The Most Dovish Fed in History Is on a Mission to Spur Inflation
The central bank’s new policy framework tolerates above-target price increases. Now all we need is economic growth.
Federal Reserve Chair Jerome Powell has done everything to demonstrate his desire for higher inflation short of dressing up as a dove and cooing in front of Fed headquarters. In August he unveiled a policy that not just tolerates but seeks periods of inflation above the Fed’s 2% target. “The labor market is recovering, but it’s a long way—a long way—from maximum employment,” Powell said at a Federal Open Market Committee press conference in September. Asked whether the Fed wants to get unemployment back down to 3.5% or below—a degree of labor market tightness that previous Fed chairs feared would set off spiraling inflation—he said, “Yes, absolutely.”

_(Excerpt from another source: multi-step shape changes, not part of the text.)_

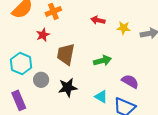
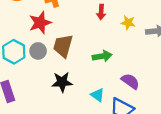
red arrow: (98, 20) -> (101, 12), turned -104
red star: (43, 35) -> (40, 23), size x1.5
gray circle: (41, 80) -> (38, 51), moved

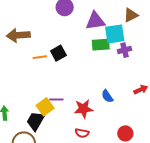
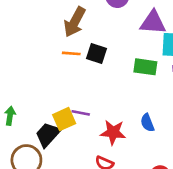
brown arrow: (18, 35) -> (75, 22), moved, turned -70
green rectangle: (101, 45) -> (145, 67), moved
black square: (58, 53) -> (96, 54), turned 35

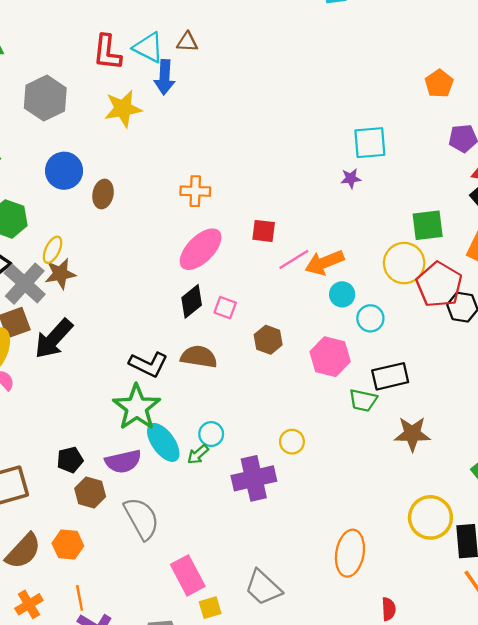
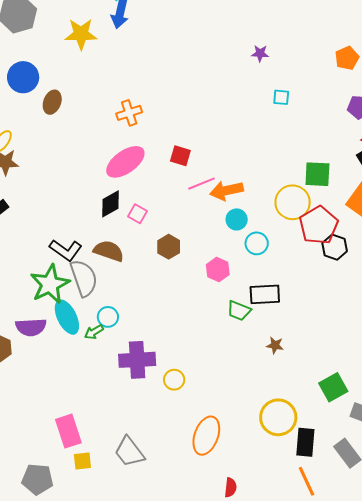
cyan square: (370, 143) -> (281, 97), size x0.6
purple star: (351, 178) -> (260, 53), moved
orange cross: (195, 191) -> (129, 113), turned -30
pink hexagon: (330, 357) -> (218, 270), size x0.7
brown star: (412, 434) -> (275, 345), size x0.6
yellow circle: (292, 442) -> (174, 380), moved
gray semicircle: (142, 518) -> (84, 278), moved

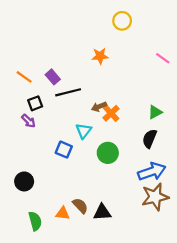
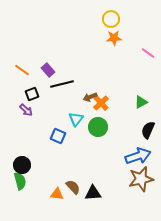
orange star: (100, 56) -> (114, 38), moved
black semicircle: (150, 139) -> (148, 130), moved
green circle: (108, 153) -> (98, 127), moved
green semicircle: (35, 221) -> (20, 181), moved

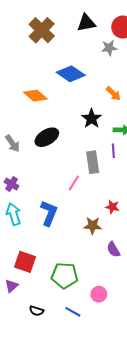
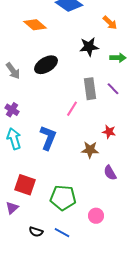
black star: (92, 118) -> (89, 47), turned 30
purple line: (113, 151) -> (113, 89), moved, turned -40
blue line: (73, 312) -> (62, 233), moved

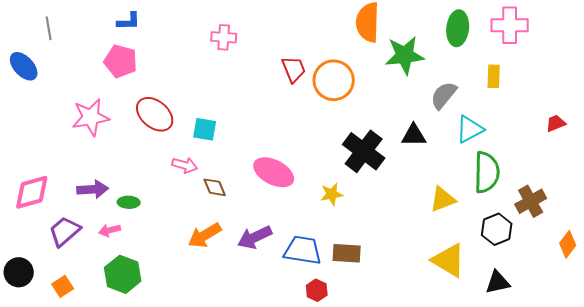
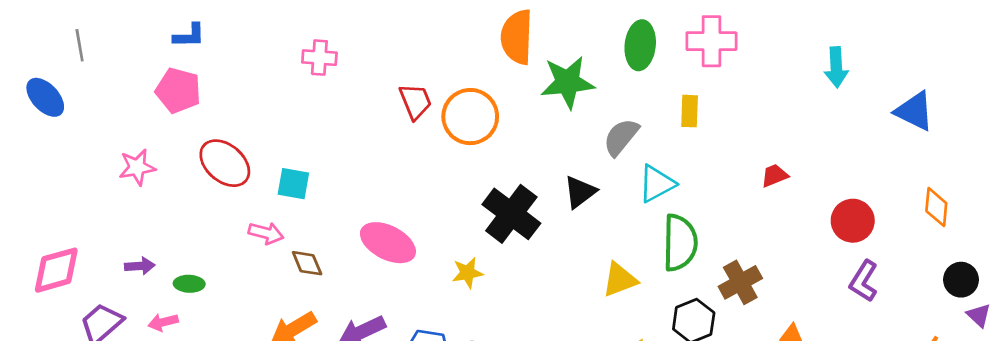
pink star: (91, 117) -> (137, 167), size x0.7
black triangle: (414, 135) -> (580, 192), turned -36
purple arrow: (93, 189) -> (140, 266), size x0.7

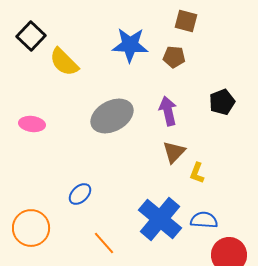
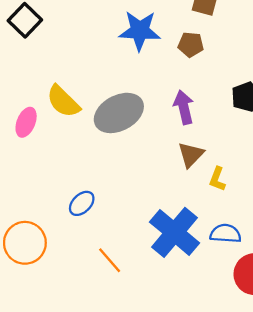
yellow semicircle: (64, 62) -> (63, 101), moved
pink ellipse: (32, 124) -> (26, 122), turned -75

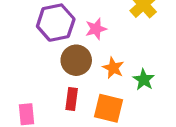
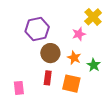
pink star: (96, 29) -> (79, 34), moved

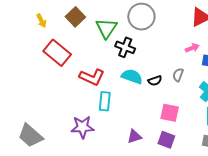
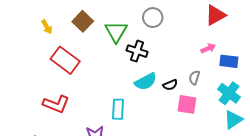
gray circle: (141, 17) -> (153, 18), size x0.7
cyan semicircle: (132, 76) -> (146, 82), turned 135
red L-shape: (92, 77) -> (56, 104), moved
pink square: (170, 113) -> (187, 104), moved

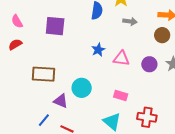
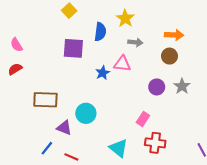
purple square: (55, 26) -> (73, 48), moved
pink triangle: (121, 58) -> (122, 64), moved
pink rectangle: (121, 96) -> (143, 119), moved, turned -72

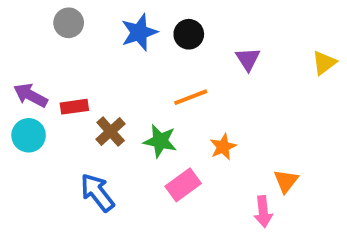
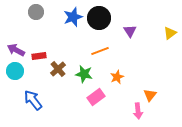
black circle: (189, 34) -> (99, 18), size x1.5
blue arrow: (97, 193) -> (33, 100), moved

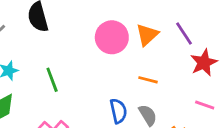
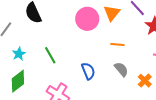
blue semicircle: (118, 111) -> (88, 71), moved

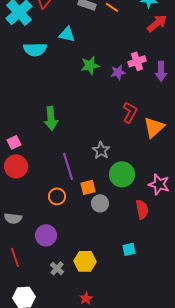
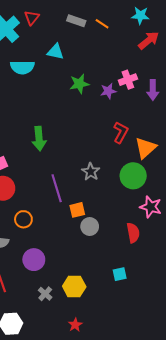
green circle: (122, 174) -> (133, 176), moved
orange circle: (57, 196) -> (23, 219), moved

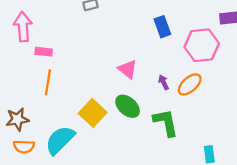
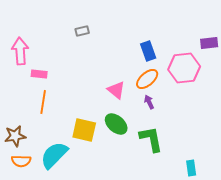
orange ellipse: (190, 84) -> (147, 79), moved
yellow square: (93, 113) -> (84, 130), turned -30

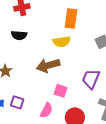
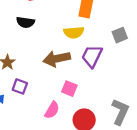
purple trapezoid: (91, 79) -> (92, 56), moved
purple square: (17, 102) -> (20, 86), moved

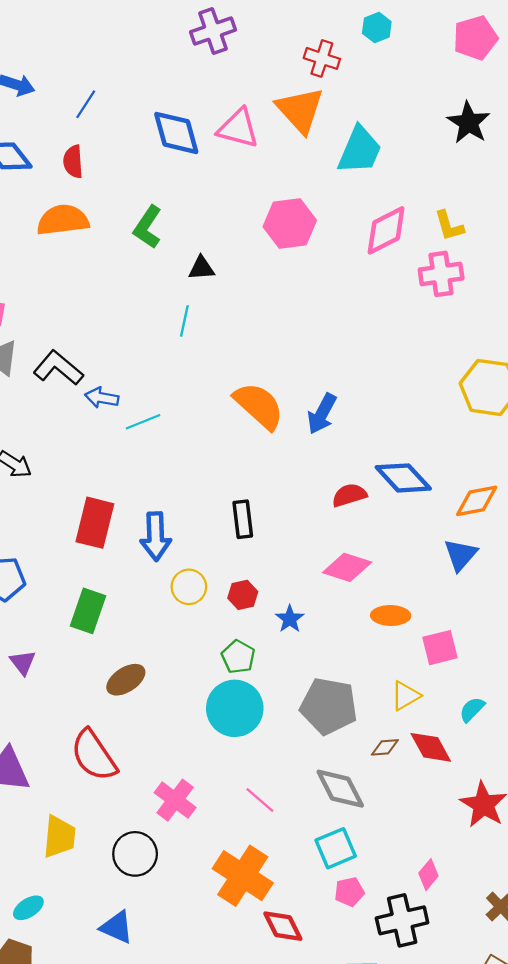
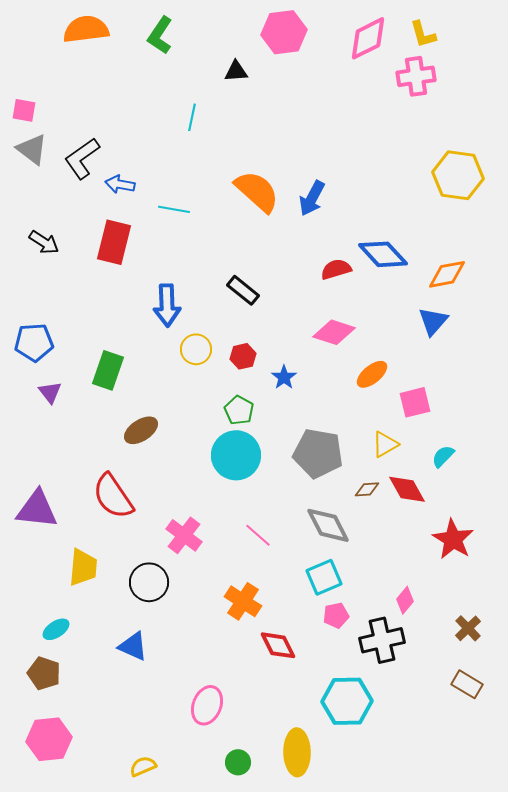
black triangle: (201, 268) -> (236, 71), moved
black L-shape: (58, 368) -> (82, 158), turned -75
cyan line: (143, 422) -> (174, 209), moved, turned 32
black rectangle: (243, 519) -> (243, 290), turned -44
red rectangle: (95, 523) -> (114, 242), moved
orange ellipse: (391, 616) -> (372, 374), turned -40
purple triangle: (23, 663) -> (50, 392), moved
orange cross: (243, 876) -> (243, 601), size x0.7

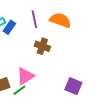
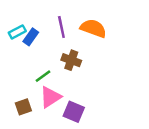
purple square: (73, 86) -> (74, 112), moved
green line: (19, 90) -> (43, 76), moved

Powell’s pro-inflation message isn’t having the intended effect, though. The Fed’s low rates have pumped up the stock market. But if the financial markets were taking him at his word, long-term interest rates would be leaping to compensate investors for higher inflation’s impact on the purchasing power of their bonds’ coupon payments. Not yet: The yield on the 30-year Treasury bond is still just 1.6%, up from 1.4% the day before Powell’s Aug. 27 speech at this year’s virtual version of the annual central banking conference held in Jackson Hole, Wyo. A yield that low implies that either investors don’t think Powell can achieve 2% inflation, or they’re resigned to 30 years of negative inflation-adjusted returns. Either possibility is depressing.